THE camp of former senator Ferdinand “Bongbong” R. Marcos Jr. on Wednesday snubbed the turnover of more than 1,000 vote-counting machines (VCMs) by the Commission on Elections (Comelec) to its provider Smartmatic, claiming the action was a violation of an order to preserve all election equipment pending the resolution of fraud allegations against Vice President Maria Leonor “Leni” Robredo.
In a statement, Marcos counsel Jose Amor Amorado said he had informed Comelec Executive Director Jose Tolentino that they won’t take part in the examination of the VCMs.
“Hence, unless and until, the Presidential Electoral Tribunal (PET) approves the release of the subject VCMs, protestant Marcos will not be sending any representative or any supervisor/lawyer to the 26 October 2016 meeting at Santa Rosa City to witness your proposed release of the 1,356 VCMs to Smartmatic-TIM,” Amorado said.
Last week, Marcos asked the Supreme Court, sitting as the PET, to issue a temporary restraining order (TRO) to stop the release of VCMs to Smartmatic. As of press time, the SC has yet to issue a TRO.
The Comelec earlier decided to grant the request of Smartmatic to recall 1,365 VCMs, which it unilaterally declared to have been unused in the May elections.
Parties in the vice presidential and senatorial electoral protests were scheduled to examine the VCMs on Wednesday to determine if they were indeed not used in the May elections.
Marcos, who lost to Robredo by only 263,473 votes in the May elections, had accused the former Camarines Sur representative of “massive electoral fraud, anomalies and irregularities” involving the pre-shading of ballots, pre-loading of secure digital storage cards for voting data, misreading of ballots, malfunctioning vote-counting machines, and an “abnormally high” number of unaccounted votes or “undervotes,” among others.
Amorado protested how the examination turned out to be not an inspection of the VCMs, but a “stripping activity” as declared by Tolentino in a letter addressed to the parties in the electoral protest case.
“Please be informed that during the 19 October 2016 briefing at the Comelec’s Training Room in Santa Rosa, Laguna, protestant Marcos’ representatives did not agree to any ‘stripping’ activity.
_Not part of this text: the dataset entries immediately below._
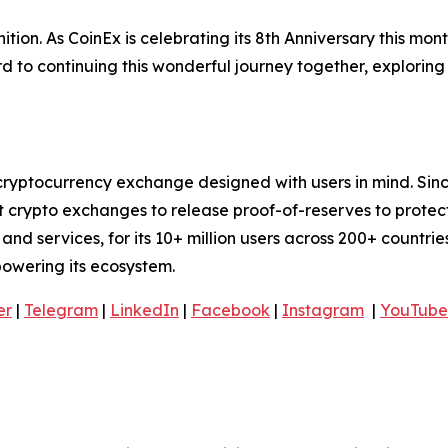
tion. As CoinEx is celebrating its 8th Anniversary this mon
 to continuing this wonderful journey together, exploring
cryptocurrency exchange designed with users in mind. Sinc
t crypto exchanges to release proof-of-reserves to protec
nd services, for its 10+ million users across 200+ countries
mpowering its ecosystem.
er
|
Telegram
|
LinkedIn
|
Facebook
|
Instagram
|
YouTube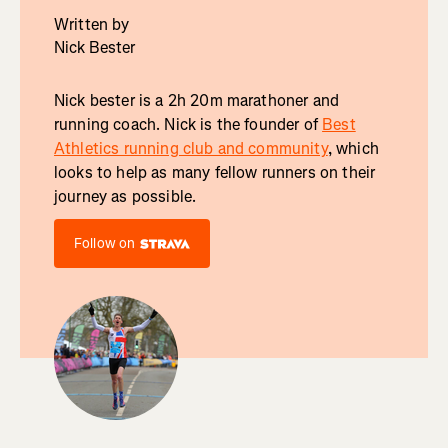
Written by
Nick Bester
Nick bester is a 2h 20m marathoner and
running coach. Nick is the founder of
Best
Athletics running club and community
, which
looks to help as many fellow runners on their
journey as possible.
Follow on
To clarify, what was discussed in the said briefing was only the plan of Comelec to release the 1,356 units of contingency machines to Smartmatic-TIM,” Amorado stressed.
On October 21, Tolentino wrote Marcos’ lawyers, asking them to furnish the names of those who will attend the “stripping activity” at the Santa Rosa warehouse.
It was not the first time the Comelec initiated a stripping activity.
In August, Marcos’ lawyers asked the poll body to explain why it approved the stripping of data contained in the secure digital cards and laptop units used during the elections.
The Comelec issued the order on July 12, the same day the PET resolved to issue a protection order to preserve the integrity of all election paraphernalia used in the May elections.
According to the Comelec, the stripping activity was needed because the cards and VCMs were going to be used for the November 2016 barangay (village) elections. The barangay elections however were postponed to next year.